Your answer should consist of every line from the records that holds the string "разработали".

[Records from a collection]

────

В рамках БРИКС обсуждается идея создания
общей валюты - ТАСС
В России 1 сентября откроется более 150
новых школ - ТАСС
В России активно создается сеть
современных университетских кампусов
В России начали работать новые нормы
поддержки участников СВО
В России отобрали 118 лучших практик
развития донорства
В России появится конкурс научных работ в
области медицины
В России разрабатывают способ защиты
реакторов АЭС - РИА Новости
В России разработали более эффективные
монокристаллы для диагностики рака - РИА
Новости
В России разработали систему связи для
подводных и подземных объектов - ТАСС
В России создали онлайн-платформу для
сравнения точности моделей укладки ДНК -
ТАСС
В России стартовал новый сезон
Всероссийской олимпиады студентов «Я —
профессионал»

────

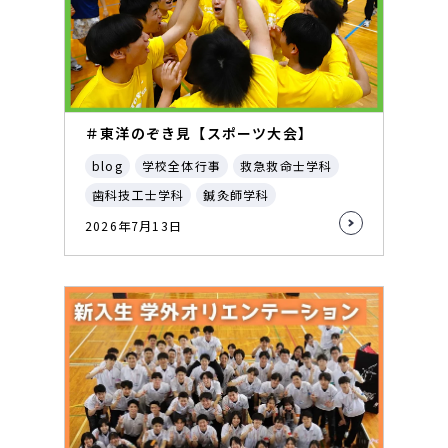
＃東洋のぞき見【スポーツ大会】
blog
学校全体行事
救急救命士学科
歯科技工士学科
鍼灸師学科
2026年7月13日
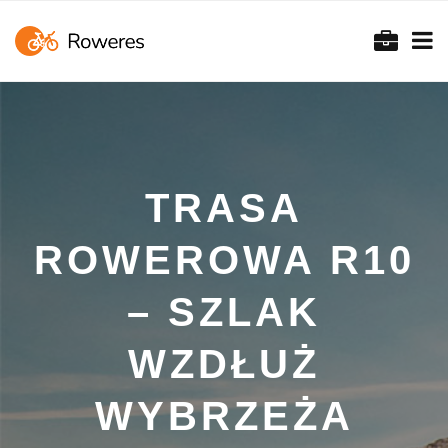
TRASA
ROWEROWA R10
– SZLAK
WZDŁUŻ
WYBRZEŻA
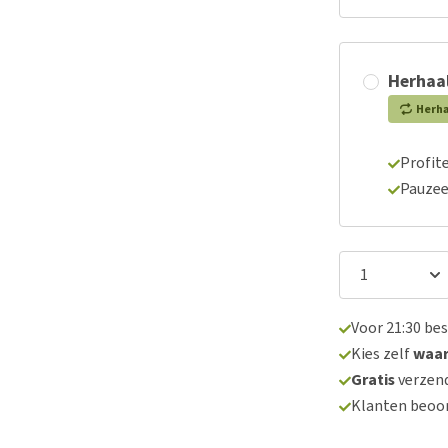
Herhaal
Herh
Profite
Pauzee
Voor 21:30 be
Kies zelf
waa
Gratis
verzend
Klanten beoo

────

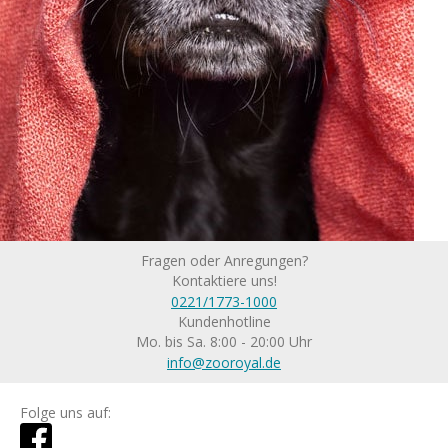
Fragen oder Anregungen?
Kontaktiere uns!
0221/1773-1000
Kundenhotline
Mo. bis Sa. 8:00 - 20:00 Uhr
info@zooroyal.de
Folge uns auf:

────

» THE ANSWER:
В России разработали более эффективные
В России разработали систему связи для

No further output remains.